Representational learning
As we saw earlier with our perceptron experiments on the TensorFlow Playground, sets of artificial neurons seem to be capable of learning fairly simple patterns. This is nothing remotely close to the sort of complex representations we humans can perform and wish to predict. However, we can see that, even in their nascent simplicity, these networks seem to be able to adapt to the sort of data we provide them with, at times even outperforming other statistical predictive models. So, what's going on here that is so different than previous approaches to teach machines to do things for us?
It can be very useful to teach a computer what skin cancer looks like, simply by showing it the vast number of medically relevant features that we may have. Indeed, this is what our approach has been toward machines thus far. We would hand-engineer features so that our machines could easily digest them and generate relevant predictions. But why stop there? Why not just show the computer what skin cancer actually looks like? Why not show it millions of images and let it figure out what is relevant? Indeed, that's exactly what we try to do when we speak of deep learning. As opposed to traditional Machine Learning (ML) algorithms, where we represent the data in an explicitly processed representation for the machine to learn, we take a different approach with neural networks. Here, what we actually wish to achieve is for the network to learn these representations on its own.
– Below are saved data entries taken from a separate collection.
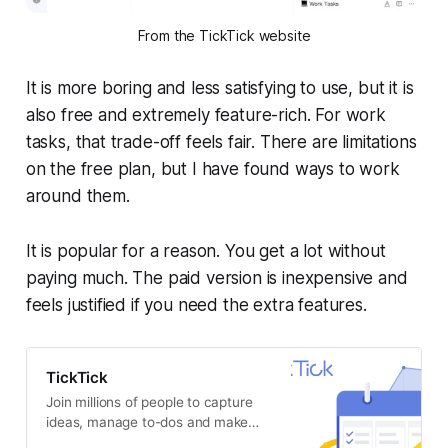
From the TickTick website
It is more boring and less satisfying to use, but it is
also free and extremely feature-rich. For work
tasks, that trade-off feels fair. There are limitations
on the free plan, but I have found ways to work
around them.
It is popular for a reason. You get a lot without
paying much. The paid version is inexpensive and
feels justified if you need the extra features.
TickTick
Join millions of people to capture
ideas, manage to-dos and make
the most of your life with TickTick.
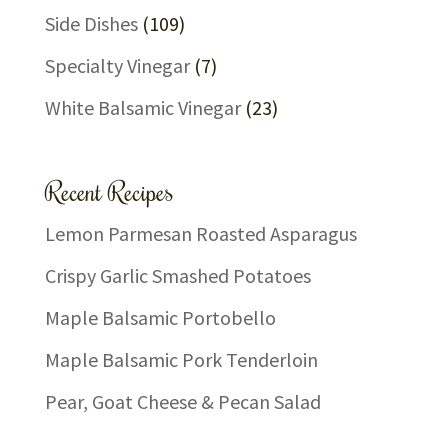
Side Dishes
(109)
Specialty Vinegar
(7)
White Balsamic Vinegar
(23)
Recent Recipes
Lemon Parmesan Roasted Asparagus
Crispy Garlic Smashed Potatoes
Maple Balsamic Portobello
Maple Balsamic Pork Tenderloin
Pear, Goat Cheese & Pecan Salad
As shown in the following diagram, a network achieves this by learning simple representations and using them to define more and more complex representations in successive layers, until the ultimate layer learns to represent output classes accurately:

This approach, as it turns out, can be quite useful for teaching your computer to detect complex movement patterns and facial expressions, just as we humans do. Say you want it to accept packages on your behalf when you're away, or perhaps detect any potential robbers trying to break in to your house. Similarly, what if we wanted our computer to schedule our appointments, find potentially lucrative stocks on the market, and keep us up to date according to what we find interesting? Doing so involves processing complex image, video, audio, text, and time-series data, all of which come in complex dimensional representations, and cannot be modeled by just a few neurons. So, how do we work with the neural learning system, akin to what we saw in the last chapter? How do we make neural networks learn the complex and hierarchical patterns in eyes, faces, and other real-world objects? Well, the obvious answer is that we make them bigger. But, as we will see, this brings in complexities of its own. Long story short, the more learnable parameters you put in a network, the higher the chance that it will memorize some random patterns, and hence will not generalize well. Ideally, you want a configuration of neurons that perfectly fits the learning job at hand, but this is almost impossible to determine a priori without performing experiments.